Cafes have mushroomed. The Milk Bar on Montague Street leads the way in the vitamin drive that has recently taken grip of Dublin. Putting a new twist to liquid lunches, Milk Bar serves a variety of tasty soups for those on the run. West Coast Coffee Company, North American Grind and Insomnia Coffee Company are all representative of the new breed of cafe which take the coffee bean seriously.

The Village Quarter may not be cutting edge quite yet, but there's already a strong base in the area. Alongside the thousands of office workers and residents in the village catchment area, there are some 13,000 students from DIT Aungier Street, DIT Kevin Street, Portobello College and the Dublin Business School. Rathmines, with its young population, lies just beyond the Portobello bridge.

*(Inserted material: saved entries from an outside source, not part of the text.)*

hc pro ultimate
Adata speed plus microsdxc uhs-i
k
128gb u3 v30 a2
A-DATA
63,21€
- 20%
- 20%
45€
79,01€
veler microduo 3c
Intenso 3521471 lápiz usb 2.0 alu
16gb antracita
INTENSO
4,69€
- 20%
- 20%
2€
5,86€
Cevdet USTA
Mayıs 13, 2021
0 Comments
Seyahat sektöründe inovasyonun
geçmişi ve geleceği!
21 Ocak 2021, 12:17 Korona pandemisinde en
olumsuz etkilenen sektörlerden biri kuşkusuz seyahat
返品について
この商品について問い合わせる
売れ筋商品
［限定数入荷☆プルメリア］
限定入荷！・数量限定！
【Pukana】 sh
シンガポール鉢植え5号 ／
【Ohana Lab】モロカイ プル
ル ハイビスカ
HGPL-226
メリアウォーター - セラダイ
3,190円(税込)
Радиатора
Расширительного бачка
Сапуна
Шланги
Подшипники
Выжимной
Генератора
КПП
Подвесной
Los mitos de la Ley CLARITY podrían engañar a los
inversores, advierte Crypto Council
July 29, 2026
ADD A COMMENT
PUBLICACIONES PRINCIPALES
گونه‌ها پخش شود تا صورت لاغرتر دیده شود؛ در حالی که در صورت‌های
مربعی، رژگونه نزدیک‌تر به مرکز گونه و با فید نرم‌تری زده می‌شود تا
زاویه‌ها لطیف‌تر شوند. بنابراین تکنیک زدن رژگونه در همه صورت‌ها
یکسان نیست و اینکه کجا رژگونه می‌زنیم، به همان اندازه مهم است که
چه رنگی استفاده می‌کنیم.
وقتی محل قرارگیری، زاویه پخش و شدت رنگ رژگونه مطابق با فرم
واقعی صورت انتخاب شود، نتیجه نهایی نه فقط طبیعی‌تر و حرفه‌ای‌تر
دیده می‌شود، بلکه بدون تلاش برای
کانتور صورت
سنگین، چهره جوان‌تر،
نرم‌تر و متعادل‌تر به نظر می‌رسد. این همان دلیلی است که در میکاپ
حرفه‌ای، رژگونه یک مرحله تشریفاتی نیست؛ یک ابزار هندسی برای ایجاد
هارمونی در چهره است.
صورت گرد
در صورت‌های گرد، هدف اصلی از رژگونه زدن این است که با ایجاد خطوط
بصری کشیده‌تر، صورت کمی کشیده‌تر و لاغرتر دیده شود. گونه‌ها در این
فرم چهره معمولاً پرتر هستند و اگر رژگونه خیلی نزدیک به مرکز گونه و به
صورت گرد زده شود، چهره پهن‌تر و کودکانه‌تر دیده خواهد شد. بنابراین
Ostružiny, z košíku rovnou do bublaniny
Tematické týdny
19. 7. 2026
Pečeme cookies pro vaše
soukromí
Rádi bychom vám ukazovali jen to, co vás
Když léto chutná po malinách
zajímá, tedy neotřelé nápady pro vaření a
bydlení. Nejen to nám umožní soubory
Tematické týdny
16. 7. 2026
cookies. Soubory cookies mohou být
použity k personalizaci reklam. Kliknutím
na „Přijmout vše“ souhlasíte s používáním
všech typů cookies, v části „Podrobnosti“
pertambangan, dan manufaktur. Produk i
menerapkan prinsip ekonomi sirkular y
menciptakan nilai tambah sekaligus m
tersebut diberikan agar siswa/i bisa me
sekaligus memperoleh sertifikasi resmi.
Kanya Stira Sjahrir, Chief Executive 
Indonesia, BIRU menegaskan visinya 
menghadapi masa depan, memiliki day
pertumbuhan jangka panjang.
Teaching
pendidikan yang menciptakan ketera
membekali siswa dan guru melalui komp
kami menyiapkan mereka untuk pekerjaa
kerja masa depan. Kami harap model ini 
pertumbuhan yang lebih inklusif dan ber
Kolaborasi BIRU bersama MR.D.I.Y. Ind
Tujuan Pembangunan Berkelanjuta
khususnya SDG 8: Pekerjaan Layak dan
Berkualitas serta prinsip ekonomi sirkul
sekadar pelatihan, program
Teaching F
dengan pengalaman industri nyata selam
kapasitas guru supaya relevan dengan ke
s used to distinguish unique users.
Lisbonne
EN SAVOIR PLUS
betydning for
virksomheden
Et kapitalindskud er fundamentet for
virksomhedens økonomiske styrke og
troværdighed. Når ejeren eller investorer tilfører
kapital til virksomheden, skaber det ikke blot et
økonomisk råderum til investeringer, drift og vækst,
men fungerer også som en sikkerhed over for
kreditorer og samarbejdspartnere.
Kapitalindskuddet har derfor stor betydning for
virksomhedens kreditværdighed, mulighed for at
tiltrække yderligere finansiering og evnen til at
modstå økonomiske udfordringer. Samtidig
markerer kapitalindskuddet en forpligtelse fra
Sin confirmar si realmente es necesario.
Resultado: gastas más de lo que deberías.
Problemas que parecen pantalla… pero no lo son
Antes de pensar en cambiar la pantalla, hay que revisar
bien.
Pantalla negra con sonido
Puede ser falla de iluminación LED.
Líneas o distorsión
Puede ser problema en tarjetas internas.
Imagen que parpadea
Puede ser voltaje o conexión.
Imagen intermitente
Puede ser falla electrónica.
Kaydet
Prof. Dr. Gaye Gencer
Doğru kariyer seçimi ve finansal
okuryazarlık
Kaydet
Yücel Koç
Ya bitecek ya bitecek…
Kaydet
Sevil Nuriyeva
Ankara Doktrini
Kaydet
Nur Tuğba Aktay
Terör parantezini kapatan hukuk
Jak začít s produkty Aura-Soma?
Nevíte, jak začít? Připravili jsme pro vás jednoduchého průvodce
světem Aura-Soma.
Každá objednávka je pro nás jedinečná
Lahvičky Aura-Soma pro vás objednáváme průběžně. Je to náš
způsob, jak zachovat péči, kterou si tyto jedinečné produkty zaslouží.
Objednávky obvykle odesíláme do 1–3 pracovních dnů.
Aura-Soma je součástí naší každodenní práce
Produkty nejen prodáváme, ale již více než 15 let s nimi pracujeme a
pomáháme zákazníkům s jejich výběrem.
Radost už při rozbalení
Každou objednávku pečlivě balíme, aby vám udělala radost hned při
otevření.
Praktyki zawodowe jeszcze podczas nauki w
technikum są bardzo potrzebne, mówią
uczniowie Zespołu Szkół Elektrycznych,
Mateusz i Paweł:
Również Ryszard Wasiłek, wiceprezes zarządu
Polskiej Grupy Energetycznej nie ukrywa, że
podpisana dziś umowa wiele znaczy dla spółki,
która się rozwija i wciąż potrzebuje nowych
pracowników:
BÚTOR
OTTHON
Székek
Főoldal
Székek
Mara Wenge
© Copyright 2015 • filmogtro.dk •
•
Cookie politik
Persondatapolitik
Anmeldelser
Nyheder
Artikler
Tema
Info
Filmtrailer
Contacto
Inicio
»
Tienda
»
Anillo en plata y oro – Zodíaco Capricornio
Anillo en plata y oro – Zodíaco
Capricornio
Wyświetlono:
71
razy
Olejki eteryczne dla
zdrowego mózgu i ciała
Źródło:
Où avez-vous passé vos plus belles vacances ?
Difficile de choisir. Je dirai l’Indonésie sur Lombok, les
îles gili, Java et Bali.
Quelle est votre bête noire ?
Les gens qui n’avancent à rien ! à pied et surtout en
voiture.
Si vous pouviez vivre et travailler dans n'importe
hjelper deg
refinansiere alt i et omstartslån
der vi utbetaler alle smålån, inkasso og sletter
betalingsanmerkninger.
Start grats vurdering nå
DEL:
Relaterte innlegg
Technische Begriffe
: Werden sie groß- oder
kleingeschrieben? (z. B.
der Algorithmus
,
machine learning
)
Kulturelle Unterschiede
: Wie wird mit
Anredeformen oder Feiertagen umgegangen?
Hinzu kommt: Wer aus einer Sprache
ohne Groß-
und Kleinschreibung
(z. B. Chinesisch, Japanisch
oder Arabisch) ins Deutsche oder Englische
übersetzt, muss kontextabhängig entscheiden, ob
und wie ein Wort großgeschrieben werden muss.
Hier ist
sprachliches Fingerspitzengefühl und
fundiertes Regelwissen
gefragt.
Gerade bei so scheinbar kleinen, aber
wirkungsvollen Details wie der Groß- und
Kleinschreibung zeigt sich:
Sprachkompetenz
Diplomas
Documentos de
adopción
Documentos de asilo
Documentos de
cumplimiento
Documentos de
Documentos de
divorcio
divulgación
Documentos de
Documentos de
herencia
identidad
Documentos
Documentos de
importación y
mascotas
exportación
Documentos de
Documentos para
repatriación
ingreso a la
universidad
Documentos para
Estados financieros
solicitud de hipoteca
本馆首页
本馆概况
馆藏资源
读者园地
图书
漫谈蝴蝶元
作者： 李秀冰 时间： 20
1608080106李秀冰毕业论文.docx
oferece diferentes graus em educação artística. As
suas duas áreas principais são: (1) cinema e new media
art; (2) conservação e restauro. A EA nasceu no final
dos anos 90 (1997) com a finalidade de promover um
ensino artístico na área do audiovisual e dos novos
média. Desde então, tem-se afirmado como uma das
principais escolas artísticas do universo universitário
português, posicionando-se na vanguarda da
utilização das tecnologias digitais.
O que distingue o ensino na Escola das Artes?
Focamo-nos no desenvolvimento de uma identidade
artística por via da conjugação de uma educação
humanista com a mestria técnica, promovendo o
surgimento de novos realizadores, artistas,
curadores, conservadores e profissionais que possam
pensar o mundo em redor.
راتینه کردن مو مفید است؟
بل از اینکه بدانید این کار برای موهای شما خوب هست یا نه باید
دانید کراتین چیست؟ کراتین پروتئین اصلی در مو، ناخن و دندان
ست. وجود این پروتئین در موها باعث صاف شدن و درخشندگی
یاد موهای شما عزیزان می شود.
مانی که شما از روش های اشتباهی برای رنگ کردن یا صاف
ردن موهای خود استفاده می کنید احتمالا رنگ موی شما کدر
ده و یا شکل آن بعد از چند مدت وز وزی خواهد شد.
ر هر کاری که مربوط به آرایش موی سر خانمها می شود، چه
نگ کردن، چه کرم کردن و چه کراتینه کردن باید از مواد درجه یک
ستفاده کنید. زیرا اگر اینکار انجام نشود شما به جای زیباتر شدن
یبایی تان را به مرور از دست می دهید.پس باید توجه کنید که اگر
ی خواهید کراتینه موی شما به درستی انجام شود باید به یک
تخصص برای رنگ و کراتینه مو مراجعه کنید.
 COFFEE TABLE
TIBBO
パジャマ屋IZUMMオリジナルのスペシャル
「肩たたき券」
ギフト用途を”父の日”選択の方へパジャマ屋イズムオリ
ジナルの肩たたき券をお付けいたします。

Camden Street is a special Dublin street with a history of ethnic diversity. There are three Muslim food shops and just off it, the Bretzel Jewish bakery, on Lennox Street, is a city institution. While Grafton Street is a model of a cosmopolitan city street, Camden Street is all-Irish - as well as having its own seedy undercurrent.

The trendy cafe bars are separated by butchers, fruit shops and hardware stores. Private members' clubs advertise their services in the side alleys, and compete with what look like houses of ill-repute for late-night custom. This is city-centre living and every pothole reminds you that you're not in London, Paris or New York - and maybe that's the appeal.

Paul Barnes, of Daintree Paper Shop, believes that the buzz of the Village Quarter comes from the influx of young people living and working here, as well as the women who work the street stalls. "There's a great atmosphere here," says Barnes, "especially for those who feel out of sorts with the cosmopolitan atmosphere of Grafton Street. It's a historic street with potential for growth, especially in the old lock-up garages down the back streets - but it can't just be all drinking venues."